На мой день рождения мама попросила выходной. Я проснулась, когда было еще темно, едва ли больше семи утра. Но в комнате было тепло, в ведерке около камина – доверху насыпан уголь. На столе стояли две «праздничные» чашки – синяя с красной розой и зеленая с белой лилией, пахло сладким пирогом. А на стуле рядом с кроватью лежали подарки – книга и новая, светло – голубая кофточка. Мама поздравила меня и разрешила почитать в постели, пока печется праздничный пирог, а потом – выйти к столу прямо в ночной рубашке, только кофту надеть. Она приготовила кофе и поставила круглый горячий пирог с вареньем. Какой же он был вкусный! Но лучше пирога и горячего кофе было то, что мы могли долго – долго, не торопясь, сидеть за столом и разговаривать о разных вещах.

Вечером пришли подружки. Подарки они принесли скромные (мало кто из нашей школы может купить дорогой подарок), зато такие, о которых я давно мечтала. Гиласса принесла колокольчик, он звенел очень нежно, почти серебристо. Не знаю, зачем мне колокольчик, но давно уже хотелось его иметь. Даннинса принесла железный маленький сундучок с узором и даже замочком. Просто чудесная вещь! Правда, нитки в него не положишь– не влезет даже небольшой клубок, разве что пуговицы… но под них у меня уже есть удобная коробка из‑под кофе. Но это неважно, все равно сундучок совершенно замечательный. И есть одна вещица, которую как раз там и хранить… И можно представлять, что там сокровища или что‑нибудь такое. Потом еще подарили красивое стальное перо, два кружевных воротничка… Это, конечно, не то, что мамина книга, или колокольчик с сундучком, но все же полезные вещи.

Сначала мы пили чай с пирожными, потом играли в жмурки. Комната у нас маленькая, потому приходилось придумывать разные хитрости. Например, залезть под стол или под покрывало на моей кровати (и притвориться одеялом). Одна девочка, Хаэна, даже пыталась забраться в шкаф с одеждой. Конечно, у нее ничего не вышло. В шкафу мало места, а она очень неуклюжая (говорят, что у нее в роду были тролли). Но я все равно дружу с ней, назло тем, кто ее дразнит. Мне жалко Хаэну и немного стыдно перед ней, потому что когда над ней смеются, я все время думаю – как же хорошо, что у меня в роду нет троллей и я не такая, как она.

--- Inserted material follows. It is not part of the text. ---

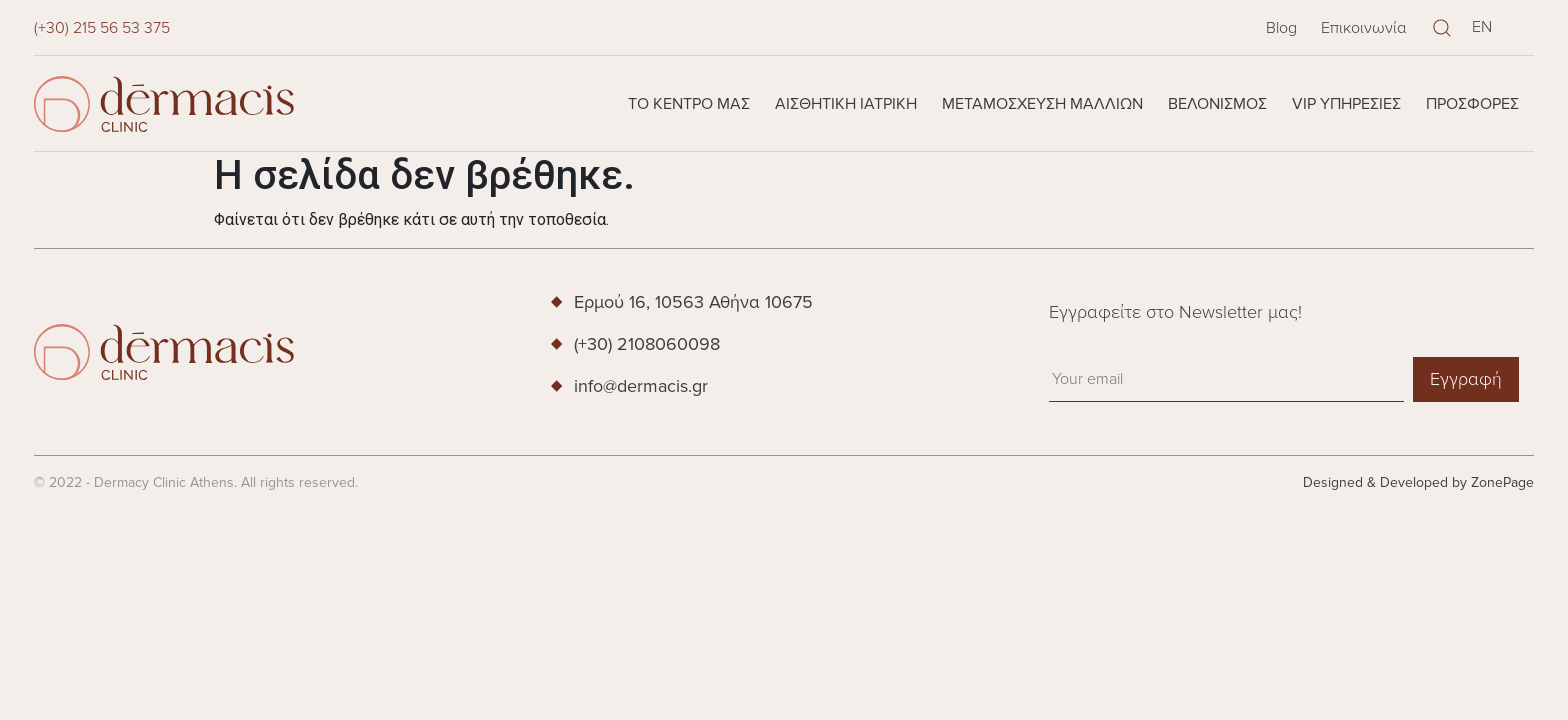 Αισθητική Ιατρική (846, 104)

И чем больше стыжусь, тем сильнее я ее защищаю.

Когда нам надоело играть в жмурки, мама снова стала заваривать чай, а мы сели на мою кровать и начали обмениваться вырезанными из серебряной бумаги фигурками. Мы заранее договорились и принесли альбомы. Я наменяла несколько замечательных фигурок и узоров, правда, один, от Хаэны, оказался совсем неудачный. Она очень плохо вырезает, всегда у нее получалось криво и нескладно. К счастью, у меня был один узор, серебряная снежинка, который мне не очень нравился, я его и обменяла тоже на снежинку, правда, совсем кривую. Конечно, в альбом ее не вложу, оставлю так.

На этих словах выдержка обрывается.